Como ler esta tier list
Warsim: The Realm of Aslona gera tanto do seu mundo — milhões de raças possíveis, milhares de monstros, incontáveis facções e eventos — que classificar unidades ou raças específicas seria inútil, pois o que você enfrenta muda muitíssimo de partida para partida. O que permanece constante é o valor dos amplos pilares estratégicos em torno dos quais você constrói um reino: sua economia, a estabilidade do seu povo, seu militar, sua diplomacia, a arena e a exploração. Esta tier list classifica esses pilares e os estilos de jogo construídos sobre eles por quão confiavelmente cada um contribui para um reino forte e duradouro, tanto para governantes novos quanto em crescimento. É um guia para onde sua atenção e ouro são mais bem gastos, não uma afirmação sobre equilíbrio rígido — e, fiel a isso, evita deliberadamente afirmar números precisos que o mundo gerado não garante.
Trate os tiers como uma ordem de prioridade. Quanto mais alto um pilar está, mais cedo e consistentemente ele deve comandar seu foco; os mais baixos são multiplicadores poderosos que rendem melhor quando sua fundação está segura. Encerramos com as armadilhas comuns que afundam reinos novos, pois evitar erros é tão importante quanto fazer boas jogadas.
Isto classifica pilares estratégicos e estilos de jogo, não unidades ou raças específicas. Como Aslona é gerada proceduralmente, as abordagens amplas abaixo mantêm seu valor em quase todo reino, enquanto qualquer unidade ou facção individual varia de partida para partida.
A tier list
Por que os pilares de fundação vencem
A razão pela qual economia e estabilidade lideram esta lista é que tudo em Warsim em última análise funciona sobre elas.
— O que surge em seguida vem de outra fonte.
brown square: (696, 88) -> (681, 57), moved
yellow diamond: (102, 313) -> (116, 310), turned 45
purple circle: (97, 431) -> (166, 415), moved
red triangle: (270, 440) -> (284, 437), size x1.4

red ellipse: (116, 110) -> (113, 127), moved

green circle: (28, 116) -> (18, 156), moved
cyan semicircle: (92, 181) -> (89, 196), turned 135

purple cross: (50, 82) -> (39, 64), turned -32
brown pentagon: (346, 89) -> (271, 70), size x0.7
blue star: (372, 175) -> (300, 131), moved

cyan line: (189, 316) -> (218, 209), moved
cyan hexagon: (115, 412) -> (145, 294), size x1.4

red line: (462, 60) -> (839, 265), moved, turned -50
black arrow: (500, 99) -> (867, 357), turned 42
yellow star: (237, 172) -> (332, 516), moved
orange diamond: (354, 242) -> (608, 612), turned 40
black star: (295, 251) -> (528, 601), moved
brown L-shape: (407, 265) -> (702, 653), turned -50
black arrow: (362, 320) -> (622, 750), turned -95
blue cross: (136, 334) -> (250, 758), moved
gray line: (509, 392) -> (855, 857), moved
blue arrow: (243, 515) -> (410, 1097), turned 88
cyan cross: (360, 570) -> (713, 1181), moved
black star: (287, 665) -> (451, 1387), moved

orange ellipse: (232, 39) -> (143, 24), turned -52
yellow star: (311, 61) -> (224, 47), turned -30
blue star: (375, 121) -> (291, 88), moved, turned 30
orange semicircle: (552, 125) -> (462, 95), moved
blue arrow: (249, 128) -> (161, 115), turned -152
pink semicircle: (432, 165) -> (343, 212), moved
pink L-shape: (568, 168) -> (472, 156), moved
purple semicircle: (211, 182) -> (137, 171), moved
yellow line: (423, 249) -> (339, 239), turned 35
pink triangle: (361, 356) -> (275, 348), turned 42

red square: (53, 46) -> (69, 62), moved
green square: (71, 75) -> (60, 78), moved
Seus exércitos, suas melhorias, sua capacidade de sobreviver a um mau evento ou a uma guerra cara — tudo isso é financiado por ouro e protegido pela boa vontade do seu povo. Um governante com um tesouro próspero e um reino contente pode levantar uma força, financiar a arena, perseguir diplomacia ou explorar o mapa sempre que a necessidade ou oportunidade surgir. Um governante sem essa fundação não consegue fazer nada disso por muito tempo, por mais inteligentes que sejam seus planos. É por isso que o caminho confiável é sempre garantir sua renda e estabilidade primeiro, depois adicionar um militar sensato, e só então apostar nos pilares de maior variância e recompensa.
Os pilares de tier A — dissuasão militar e reconhecimento — ganham seu lugar protegendo essa fundação. Não é onde os reinos são construídos, mas é o que os impede de serem derrubados, e custam pouco em relação aos desastres que previnem. Os pilares de tier B são poder genuíno, mas poder que se soma a uma base forte em vez de criá-la. Abordados nessa ordem, os sistemas de Warsim se reforçam; abordados fora de ordem, tendem a desmontar um reino jovem.
Na dúvida, pergunte se uma decisão fortalece sua renda ou sua estabilidade. Se fortalece, é quase sempre uma boa jogada inicial. Se custa qualquer uma delas por um ganho incerto, seja cauteloso — o reino que sobrevive tempo suficiente para usar os sistemas vistosos é aquele cuja fundação nunca rachou.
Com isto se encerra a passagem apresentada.